Outer Mongolia. Sadly, there is only one country in the world beginning with “O,” so we have to be creative. The Ming dynasty understood Outer Mongolia as encompassing present day Mongolia as well as part of Russia. Today, it can be thought of as China’s peripheral yet mineral-rich zone to which millions are being relocated to build new cities and from which iron ore and other commodities are being trucked into China’s growing interior.

Mauritania. Never mind the string of recent coups and bordering terrorist haven Mali, the former Roman province and French colony is rich in iron ore, copper, gold, and has just discovered multiple oil deposits. Mauritania is too poor to undertake expensive extraction in its harsh interior regions but surely China will come lift its fortunes. Better still, Europe could ramp up its economic assistance to generate some more hard currency through joint ventures in resources and fisheries.

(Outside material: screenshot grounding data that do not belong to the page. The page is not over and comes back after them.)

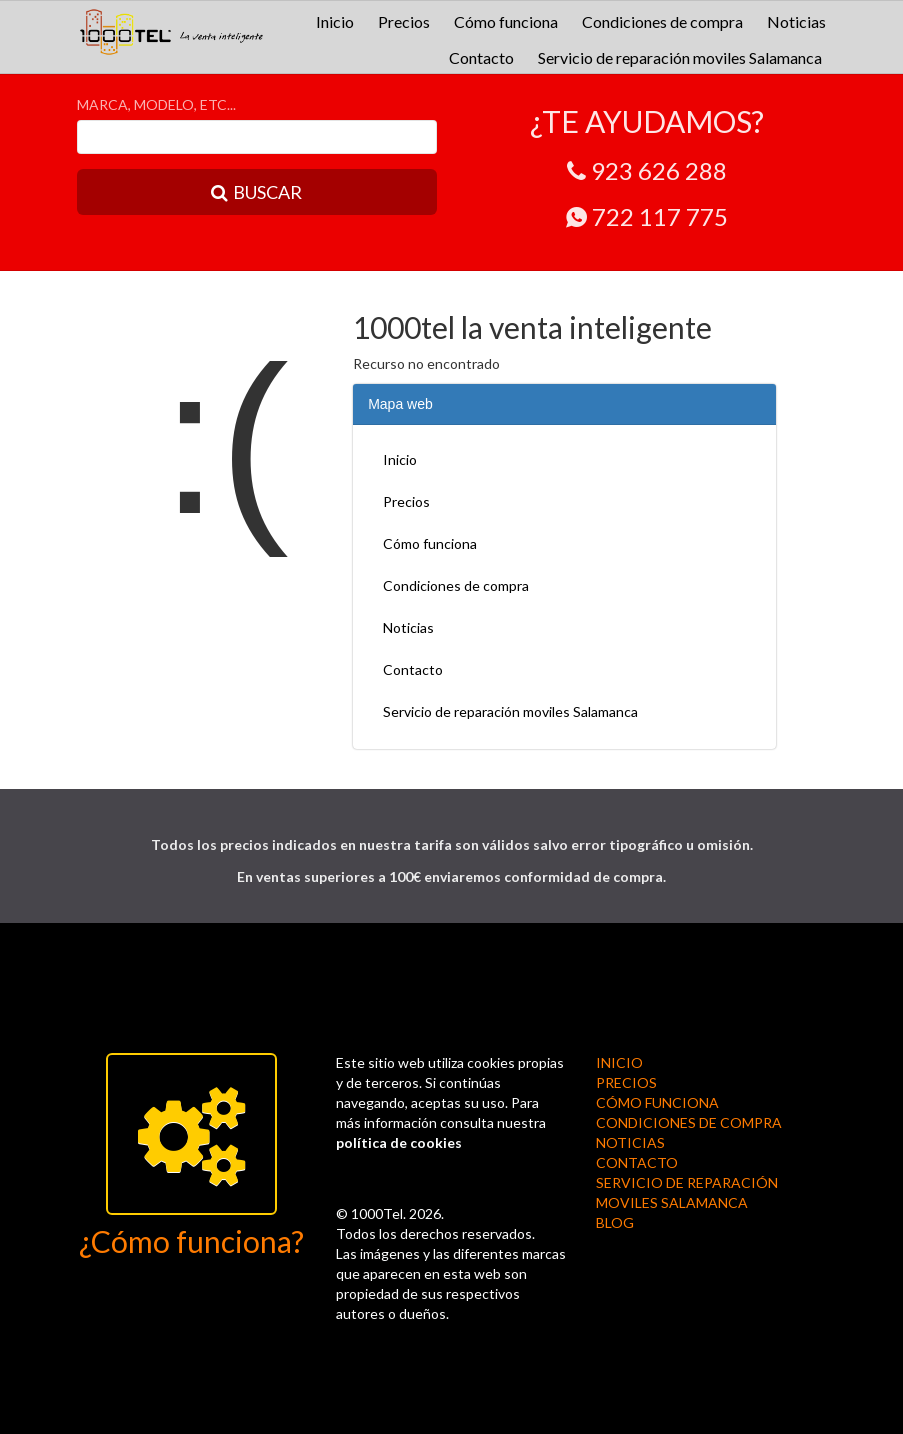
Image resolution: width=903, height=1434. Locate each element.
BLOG (615, 1222)
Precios (404, 21)
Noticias (796, 21)
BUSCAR (256, 192)
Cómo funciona (506, 21)
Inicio (335, 21)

South Sudan. Landlocked countries still facing threats from former masters usually don’t make for good investment candidates, but a planned oil pipeline across Kenya to the Indian Ocean (Lamu-Port-South-Sudan-Ethiopia—LAPSSET) and a master plan for a new capital city may give a boost to this destitute agrarian society. It also has a sympathy vote as the world’s newest country.

Whatever the potential of these lowest rungs on the investor radar, they of course lack the scale of the United States, which Antoine von Agtmael recently dubbed the world’s hot new “emerging market.” He ought to know, since he coined the term.

Irrespective of which country we evaluate, moving forward investors will need to be more savvy about the many varieties of emerging markets, looking beyond superficial indicators of size and growth towards much more fundamental indicators related to fiscal health, political stability, infrastructure spending, and productivity. Whether we call the next set of emerging markets “growth markets,” “frontier markets,” or something else, we must always remember that understanding the alchemy of national potential requires more than an alphabetic atlas.